Agile Project Management: Working In One-Week Sprints

by Chance Smith

Our team has seen and practiced many flavors of Agile development. Most companies will discuss the agile lingo well, but we all seem to do things a little differently. One extreme example is we once heard our customer talk about conducting 6-month sprints. That seems a bit waterfall-ish to us, but whatever works works. Being different is just fine.

signage: working, back in six months

We’re aiming for a system that assists our team in staying focused on the best possible impact with the least waste.

These systems help eliminate wasted effort and prevent mistakes for customers and our team.

We Agile in one-week sprints

We adapted to a smaller iterative flow. These one-week sprints are super tight bites of work. Our projects can range from 3 to 14 months or more. So, each engagement has a high intensity of communication. We work-out-loud to reveal our progress, roadblocks, and discuss impact.

Why one-week sprints?

1. High frequency of focus, iteration, and customer face-time

Dialing up the frequency of iterations increases the focus of our efforts. Progress is made quickly. We’re releasing changes earlier to get feedback sooner. Come on! We’re moving fast.

At first, this can feel rapid, but we make decisions quickly and hold them loosely. Every sprint is an opportunity to reflect with feedback from real customers.

2. Easy to schedule, sell, and measure capacity in one-week chunks

A goal of ours has been to solve fewer problems for fewer customers. One step towards this has been to schedule larger chunks of work. So, instead of hours or days, we collect an amount of work that fills a full week.

Stop spending time context-jumping between projects. Project managers, designers, developers, and owners can now juggle 1-2 projects a week. Solving fewer problems for fewer customers is such a mental relief.

Why two-week sprints?

1. better than 6-month sprints 😄

Okay, may I speak freely? If you can’t user test with a clickable prototype or release a beta app in a few weeks, your team needs to make the practice of thinking smaller.
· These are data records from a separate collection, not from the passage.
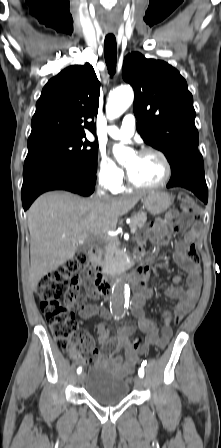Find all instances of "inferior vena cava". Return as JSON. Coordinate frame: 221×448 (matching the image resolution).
I'll return each mask as SVG.
<instances>
[{
    "label": "inferior vena cava",
    "instance_id": "obj_1",
    "mask_svg": "<svg viewBox=\"0 0 221 448\" xmlns=\"http://www.w3.org/2000/svg\"><path fill=\"white\" fill-rule=\"evenodd\" d=\"M97 195L101 197V196L105 195V193L102 190H98Z\"/></svg>",
    "mask_w": 221,
    "mask_h": 448
}]
</instances>
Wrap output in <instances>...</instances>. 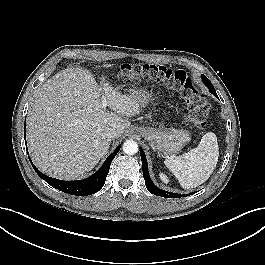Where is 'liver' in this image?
Wrapping results in <instances>:
<instances>
[{"label":"liver","instance_id":"liver-1","mask_svg":"<svg viewBox=\"0 0 265 265\" xmlns=\"http://www.w3.org/2000/svg\"><path fill=\"white\" fill-rule=\"evenodd\" d=\"M102 96L110 111L102 108ZM140 111L133 95L108 82L100 86L88 69H64L42 85L28 113L27 141L34 163L53 178L74 180L107 154V131L121 137L130 126L125 118Z\"/></svg>","mask_w":265,"mask_h":265}]
</instances>
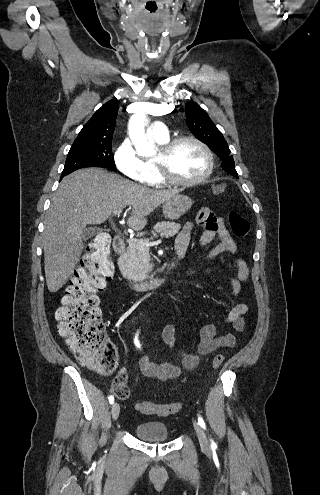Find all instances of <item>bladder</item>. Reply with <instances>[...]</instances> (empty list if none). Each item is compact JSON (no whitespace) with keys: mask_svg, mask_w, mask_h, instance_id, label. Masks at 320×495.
Here are the masks:
<instances>
[{"mask_svg":"<svg viewBox=\"0 0 320 495\" xmlns=\"http://www.w3.org/2000/svg\"><path fill=\"white\" fill-rule=\"evenodd\" d=\"M136 436L147 442H165L169 439V431L162 422H142L135 426Z\"/></svg>","mask_w":320,"mask_h":495,"instance_id":"bladder-1","label":"bladder"}]
</instances>
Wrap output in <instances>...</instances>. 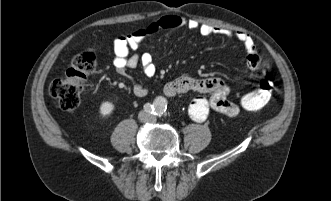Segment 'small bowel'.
I'll return each instance as SVG.
<instances>
[{
  "mask_svg": "<svg viewBox=\"0 0 331 201\" xmlns=\"http://www.w3.org/2000/svg\"><path fill=\"white\" fill-rule=\"evenodd\" d=\"M182 26H186L190 30H195L204 37L221 35L227 38L237 39L243 44L246 50V64L251 71L260 70L265 65L257 52L253 39L247 33L241 31L232 32L220 27L202 24L195 20L184 19L178 15H167L145 27L126 35H119L114 39L113 65L116 71L121 75H125L127 70L135 69L138 65H141L147 76H153L156 73V66L151 54L145 52L139 55L135 51L138 50L147 38L160 31H171ZM189 91L209 94V97L197 96L189 104L188 114L196 122L205 121L211 111H216L227 116H236L241 110L238 102L227 98L230 88L220 78L195 79L187 74H182L177 79L168 82L163 89L164 94L168 97ZM132 92L137 97H144L147 95L148 90L141 83L133 82Z\"/></svg>",
  "mask_w": 331,
  "mask_h": 201,
  "instance_id": "1",
  "label": "small bowel"
}]
</instances>
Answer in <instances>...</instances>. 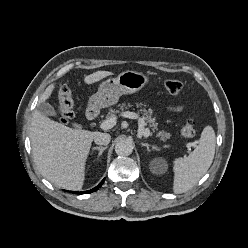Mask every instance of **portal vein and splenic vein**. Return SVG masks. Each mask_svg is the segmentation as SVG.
I'll return each mask as SVG.
<instances>
[{
  "instance_id": "portal-vein-and-splenic-vein-1",
  "label": "portal vein and splenic vein",
  "mask_w": 248,
  "mask_h": 248,
  "mask_svg": "<svg viewBox=\"0 0 248 248\" xmlns=\"http://www.w3.org/2000/svg\"><path fill=\"white\" fill-rule=\"evenodd\" d=\"M122 116L129 119L138 118V115L136 113L128 112V111L124 112ZM116 122H117L116 117L109 118L100 124V128L103 130L111 129L116 125ZM144 126H145L144 121L141 120L139 123V134L143 135L144 137H148L150 136V130L148 128L144 129Z\"/></svg>"
}]
</instances>
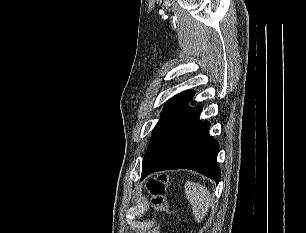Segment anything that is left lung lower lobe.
<instances>
[{
  "label": "left lung lower lobe",
  "instance_id": "0a47b994",
  "mask_svg": "<svg viewBox=\"0 0 306 233\" xmlns=\"http://www.w3.org/2000/svg\"><path fill=\"white\" fill-rule=\"evenodd\" d=\"M201 111L194 107L159 140L143 161L141 179L161 170L192 169L219 183V144L209 136L210 123L199 121Z\"/></svg>",
  "mask_w": 306,
  "mask_h": 233
}]
</instances>
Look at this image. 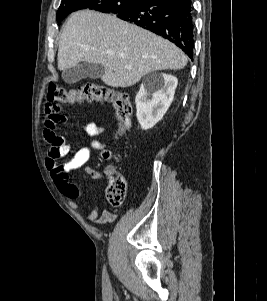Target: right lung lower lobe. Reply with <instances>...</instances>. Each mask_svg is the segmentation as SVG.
<instances>
[{
  "instance_id": "obj_1",
  "label": "right lung lower lobe",
  "mask_w": 267,
  "mask_h": 301,
  "mask_svg": "<svg viewBox=\"0 0 267 301\" xmlns=\"http://www.w3.org/2000/svg\"><path fill=\"white\" fill-rule=\"evenodd\" d=\"M117 16L170 40L193 57L191 0H141Z\"/></svg>"
}]
</instances>
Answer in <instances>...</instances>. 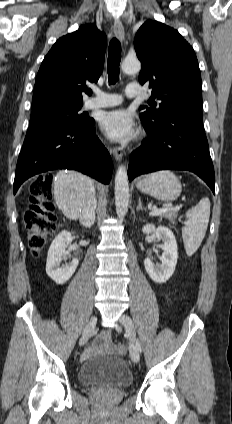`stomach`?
I'll use <instances>...</instances> for the list:
<instances>
[{
	"mask_svg": "<svg viewBox=\"0 0 232 424\" xmlns=\"http://www.w3.org/2000/svg\"><path fill=\"white\" fill-rule=\"evenodd\" d=\"M137 189L160 201L176 200L181 193V183L169 170L158 171L145 176L137 183Z\"/></svg>",
	"mask_w": 232,
	"mask_h": 424,
	"instance_id": "obj_1",
	"label": "stomach"
}]
</instances>
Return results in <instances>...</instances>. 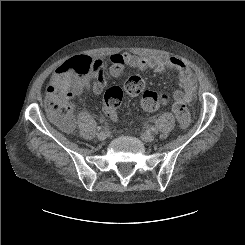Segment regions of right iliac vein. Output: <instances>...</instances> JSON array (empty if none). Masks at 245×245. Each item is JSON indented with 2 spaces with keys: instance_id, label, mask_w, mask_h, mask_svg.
Masks as SVG:
<instances>
[{
  "instance_id": "1",
  "label": "right iliac vein",
  "mask_w": 245,
  "mask_h": 245,
  "mask_svg": "<svg viewBox=\"0 0 245 245\" xmlns=\"http://www.w3.org/2000/svg\"><path fill=\"white\" fill-rule=\"evenodd\" d=\"M97 138H98L100 141H103V140L106 139V134H105L104 132H100V133H98Z\"/></svg>"
}]
</instances>
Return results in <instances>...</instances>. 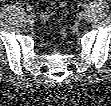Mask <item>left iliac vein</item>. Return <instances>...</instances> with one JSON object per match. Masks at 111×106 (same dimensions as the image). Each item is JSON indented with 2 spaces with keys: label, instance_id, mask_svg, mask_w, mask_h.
<instances>
[{
  "label": "left iliac vein",
  "instance_id": "obj_1",
  "mask_svg": "<svg viewBox=\"0 0 111 106\" xmlns=\"http://www.w3.org/2000/svg\"><path fill=\"white\" fill-rule=\"evenodd\" d=\"M84 18H85V14H84L83 12H80V13L78 14V16H77V19H78L79 21L83 20Z\"/></svg>",
  "mask_w": 111,
  "mask_h": 106
}]
</instances>
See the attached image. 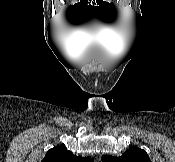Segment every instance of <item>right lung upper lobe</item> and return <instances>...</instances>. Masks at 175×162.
<instances>
[{
	"instance_id": "1",
	"label": "right lung upper lobe",
	"mask_w": 175,
	"mask_h": 162,
	"mask_svg": "<svg viewBox=\"0 0 175 162\" xmlns=\"http://www.w3.org/2000/svg\"><path fill=\"white\" fill-rule=\"evenodd\" d=\"M41 162H93L90 157L74 155L65 147L57 146L49 149Z\"/></svg>"
}]
</instances>
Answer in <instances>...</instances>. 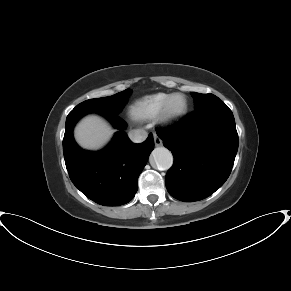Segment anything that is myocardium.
<instances>
[{"label": "myocardium", "mask_w": 291, "mask_h": 291, "mask_svg": "<svg viewBox=\"0 0 291 291\" xmlns=\"http://www.w3.org/2000/svg\"><path fill=\"white\" fill-rule=\"evenodd\" d=\"M188 111V102L184 95L173 94L166 100L162 111L161 119L165 122H175L182 118Z\"/></svg>", "instance_id": "1"}]
</instances>
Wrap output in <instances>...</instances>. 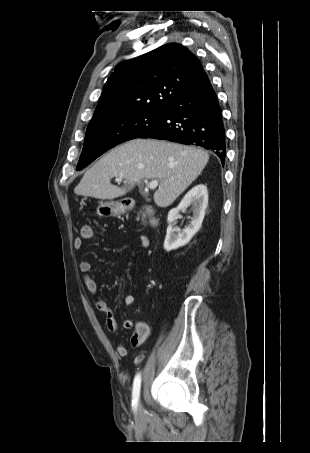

Get something made and get feedback quickly. Feedback is how we know we’re heading in the right direction.

Effort without regular feedback is a risk debt you’ll have to pay down.

We’ve done both for our customers. We’ve created working beta applications and realistic clickable prototypes in less than a week each. We believe rapid innovation is possible, and we do it. We believe it so much we teach our customers how to cultivate an innovation mentality in their team.

2. better for extensive backlogs where projects last 12+ months

Yes, if the project is a year or more, dial down the intensity a bit. With marathon projects and high-intensity work, there is the risk of the team losing steam. Two wee sprints are perfect for longer projects.

In the book Clean Agile, Uncle Bob calls the agile sprint pace, Stable Productivity and Sustainable Pace.

“The race is not to the swift…” – Ecclesiastes 9:11

“…but he who endures to the end will be saved.” – Matthew 24:13

Our work and faith are with a steady pace and absolute focus. We should do our best to prevent sabotaging any of these.

3 Ways of putting small sprints into action

Turn up the intensity to create something of value quickly. Don’t over plan. Take action. Here are some ways to build your innovation muscles.

  1. Plan a one-week sprint with your team next week. Keep it small and experiment with only staying focused on that work for 80% (~6hrs) of your day.
  2. Try launching in a day. Move fast and break stuff. Take a crazy idea your team is excited about and use a kanban board to plan and tackle the work. Launch or demo what you have at the end of the day.
  3. The Pomodoro release. Take a 25min time block to get something out of your head and ready to share with another team member. A sketch, outline, draft, or research is perfect.

The attractive part of focusing on impactful work is you’ll know when to switch your focus.